● **MATERIAL FOR THIS EXERCISE**:
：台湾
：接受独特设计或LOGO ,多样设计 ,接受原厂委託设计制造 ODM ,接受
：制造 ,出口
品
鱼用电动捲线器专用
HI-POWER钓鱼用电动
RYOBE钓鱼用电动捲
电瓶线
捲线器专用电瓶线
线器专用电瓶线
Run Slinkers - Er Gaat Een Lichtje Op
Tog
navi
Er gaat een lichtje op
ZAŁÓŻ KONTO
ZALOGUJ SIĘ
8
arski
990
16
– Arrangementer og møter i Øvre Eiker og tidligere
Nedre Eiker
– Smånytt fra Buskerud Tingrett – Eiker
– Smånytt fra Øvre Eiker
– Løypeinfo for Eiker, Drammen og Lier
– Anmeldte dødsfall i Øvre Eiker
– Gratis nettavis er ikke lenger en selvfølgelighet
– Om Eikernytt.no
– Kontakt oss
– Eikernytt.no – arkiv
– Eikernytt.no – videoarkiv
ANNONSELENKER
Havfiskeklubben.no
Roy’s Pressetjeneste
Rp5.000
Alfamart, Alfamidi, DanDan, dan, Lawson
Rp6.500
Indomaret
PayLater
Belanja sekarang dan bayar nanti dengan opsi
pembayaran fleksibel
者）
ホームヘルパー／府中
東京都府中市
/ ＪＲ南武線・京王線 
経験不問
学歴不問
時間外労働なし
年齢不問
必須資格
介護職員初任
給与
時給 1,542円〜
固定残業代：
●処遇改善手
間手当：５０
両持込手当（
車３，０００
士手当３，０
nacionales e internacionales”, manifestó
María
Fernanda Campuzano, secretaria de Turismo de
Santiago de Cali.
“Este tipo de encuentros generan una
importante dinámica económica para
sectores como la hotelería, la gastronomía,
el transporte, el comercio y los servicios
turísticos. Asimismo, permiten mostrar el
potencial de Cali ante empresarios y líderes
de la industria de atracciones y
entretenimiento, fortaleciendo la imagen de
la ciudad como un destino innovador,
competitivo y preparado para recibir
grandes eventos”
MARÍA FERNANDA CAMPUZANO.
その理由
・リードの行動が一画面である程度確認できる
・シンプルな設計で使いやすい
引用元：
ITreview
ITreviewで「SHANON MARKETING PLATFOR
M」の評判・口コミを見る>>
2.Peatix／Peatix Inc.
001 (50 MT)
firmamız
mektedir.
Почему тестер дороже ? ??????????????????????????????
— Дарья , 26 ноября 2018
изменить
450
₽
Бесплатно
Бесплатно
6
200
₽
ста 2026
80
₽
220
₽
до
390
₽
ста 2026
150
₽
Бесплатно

* * *

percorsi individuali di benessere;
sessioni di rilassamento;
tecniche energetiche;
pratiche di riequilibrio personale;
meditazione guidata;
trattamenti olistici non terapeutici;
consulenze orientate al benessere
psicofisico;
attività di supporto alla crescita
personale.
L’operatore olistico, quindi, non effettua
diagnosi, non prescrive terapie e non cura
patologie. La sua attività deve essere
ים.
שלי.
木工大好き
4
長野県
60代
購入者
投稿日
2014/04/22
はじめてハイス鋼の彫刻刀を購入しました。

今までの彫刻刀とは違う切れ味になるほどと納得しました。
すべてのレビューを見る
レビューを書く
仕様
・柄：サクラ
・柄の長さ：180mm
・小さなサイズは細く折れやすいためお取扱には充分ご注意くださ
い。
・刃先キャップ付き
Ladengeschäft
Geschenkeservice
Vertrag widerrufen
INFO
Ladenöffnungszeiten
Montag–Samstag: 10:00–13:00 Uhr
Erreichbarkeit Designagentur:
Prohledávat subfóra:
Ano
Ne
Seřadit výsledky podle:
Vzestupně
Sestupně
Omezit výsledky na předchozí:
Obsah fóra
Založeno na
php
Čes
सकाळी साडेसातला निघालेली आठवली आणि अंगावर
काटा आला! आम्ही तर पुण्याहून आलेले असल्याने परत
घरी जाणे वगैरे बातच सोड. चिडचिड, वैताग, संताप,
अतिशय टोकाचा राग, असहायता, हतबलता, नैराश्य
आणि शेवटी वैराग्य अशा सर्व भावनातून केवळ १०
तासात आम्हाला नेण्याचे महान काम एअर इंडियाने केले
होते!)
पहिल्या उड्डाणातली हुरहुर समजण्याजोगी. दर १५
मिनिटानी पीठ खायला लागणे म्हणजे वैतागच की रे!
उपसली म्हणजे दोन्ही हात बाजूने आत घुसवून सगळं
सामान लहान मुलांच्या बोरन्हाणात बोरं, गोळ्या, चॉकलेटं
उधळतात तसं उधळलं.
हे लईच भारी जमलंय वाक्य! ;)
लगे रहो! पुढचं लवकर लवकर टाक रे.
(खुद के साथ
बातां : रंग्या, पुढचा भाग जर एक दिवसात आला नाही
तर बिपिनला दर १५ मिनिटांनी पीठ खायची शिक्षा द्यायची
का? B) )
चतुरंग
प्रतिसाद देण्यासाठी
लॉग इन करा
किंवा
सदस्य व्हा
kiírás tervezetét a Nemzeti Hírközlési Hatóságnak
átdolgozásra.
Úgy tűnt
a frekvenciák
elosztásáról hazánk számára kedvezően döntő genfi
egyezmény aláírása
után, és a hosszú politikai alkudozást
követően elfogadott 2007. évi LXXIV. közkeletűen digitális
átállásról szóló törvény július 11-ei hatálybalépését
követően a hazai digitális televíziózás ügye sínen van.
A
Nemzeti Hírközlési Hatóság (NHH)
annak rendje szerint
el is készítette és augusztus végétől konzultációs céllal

● **TASK INSTRUCTIONS**:
What lines in the material mention "Nemzeti"? Copy every one of them.

● **SOLUTION FOR THIS EXERCISE**:
kiírás tervezetét a Nemzeti Hírközlési Hatóságnak
Nemzeti Hírközlési Hatóság (NHH)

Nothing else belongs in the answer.